The government has recently revealed, following a parliamentary question, that the post of chair of the Guardian for Future Generations is still vacant four months after the previous chair, Maurice Mizzi, was forced to resign following xenophobic comments which, even in his letter of resignation, he refused to withdraw.

This preceded more recent news that the boards of directors of the Malta Gaming Authority and the Malta Communications Authority were finally appointed after being vacant for several months.

Contrary to popular understanding, the Guardian for Future Generations is not a person, but a committee, set up by the Sustainable Development Act of 2012. Earlier this year, this law was amended slightly to give more weighting to an environmental understanding of sustainability, but it is still essentially intact.

The role of the guardian is to safeguard inter-generational and intra-generational sustainable development in Malta by ensuring the development and implementation of Malta’s sustainable development strategy. On paper, it is quite powerful: it can seek any information from the public administration, set performance indicators, perform sustainability audits, request the issuing of public service-wide directives. There should be a sustainability coordinator in every ministry, and the Guardian Committee is supported by an inter-ministerial network that ensures effective monitoring and implementation.

But there is a gulf between the Act’s noble intentions and what is actually happening on the ground. Nor is this a fault only of the post-2013 administrations. The ‘final proposal’ for Malta’s Sustainability Development Strategy has been gathering dust since 2006.

The passing of the 2012 Sustainable Development Act was one of the last-gasp actions of the Gonzi administration that had done little to follow up on the formalisation and implementation of the national strategy.

We only need to look around us to understand why successive governments have been less than enthusiastic in implementing a truly effective national sustainability strategy. In the words of Gro Harlem Brundtland, three-time prime minister of Norway, this should meet the needs of the present without compromising the needs of future generations to meet their own needs.

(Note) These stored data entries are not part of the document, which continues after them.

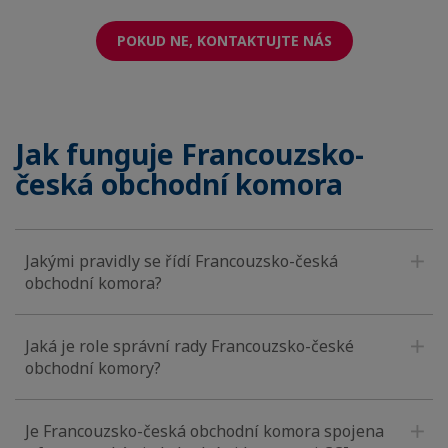
POKUD NE, KONTAKTUJTE NÁS
Jak funguje Francouzsko-
česká obchodní komora
Jakými pravidly se řídí Francouzsko-česká
obchodní komora?
Jaká je role správní rady Francouzsko-české
obchodní komory?
Je Francouzsko-česká obchodní komora spojena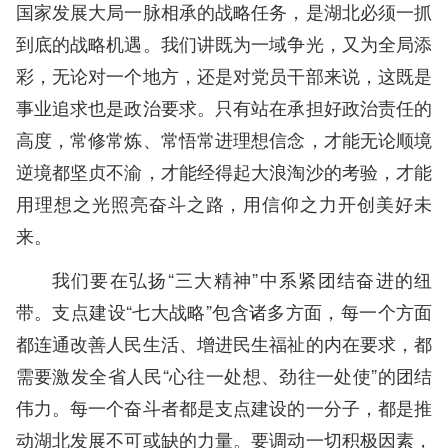
国家发展大局一脉相承的战略任务，是湖北必须一抓
到底的战略机遇。我们讲既为一域争光，又为全局添
彩，无论对一个地方，还是对党员干部来说，这既是
事业追求也是政治要求。只有站在承担好政治责任的
高度，常修常炼、常悟常进理想信念，才能无论顺境
逆境都坚贞不渝，才能经得起大浪淘沙的考验，才能
用理想之光照亮奋斗之路，用信仰之力开创美好未
来。
我们要在弘扬“三大精神”中系紧团结奋进的纽
带。支点建设“七大战略”包含诸多方面，每一个方面
都连通改善人民生活、增进民生福祉的内在要求，都
需要激发全省人民“心往一处想、劲往一处使”的团结
伟力。每一个奋斗者都是支点建设的一分子，都是推
动湖北发展不可或缺的力量。要调动一切积极因素，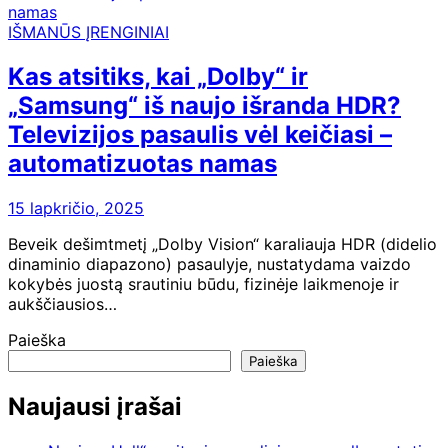
IŠMANŪS ĮRENGINIAI
Kas atsitiks, kai „Dolby“ ir
„Samsung“ iš naujo išranda HDR?
Televizijos pasaulis vėl keičiasi –
automatizuotas namas
15 lapkričio, 2025
Beveik dešimtmetį „Dolby Vision“ karaliauja HDR (didelio
dinaminio diapazono) pasaulyje, nustatydama vaizdo
kokybės juostą srautiniu būdu, fizinėje laikmenoje ir
aukščiausios…
Paieška
Paieška
Naujausi įrašai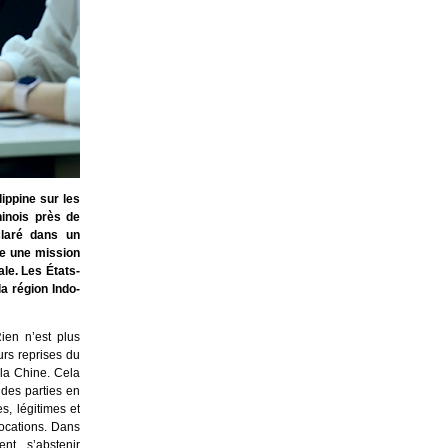
ippine sur les
inois près de
claré dans un
re une mission
ale. Les États-
a région Indo-
ien n’est plus
urs reprises du
la Chine. Cela
 des parties en
s, légitimes et
vocations. Dans
nt s’abstenir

But as a nation, we do not have the self-discipline and foresight to fashion our economic growth so that it is not only of immediate benefit to us, but also for future generations. It is true that the currently booming economy is allowing the ongoing reduction of the national debt which should have positive knock-on effects on the sustainability of future pensions, for example.

But there is no discernable planning on how sustainable this economic boom is, and not only in terms of continued capital inflows such as from gaming and golden passports. It is also in terms of the wash-back effect on cost of living and quality of life, including the environmental degradation that we see being enacted every day in front of our eyes.

So, this government’s dithering on the selection of the new guardian committee comes as no surprise.

Nor should there be any illusions about the legislated independence of action of the Guardian Committee being actually allowed to take root. The real question is not who the guardian and its chair will be. It is: will government allow the guardian do its work in the spirit and letter of its own law?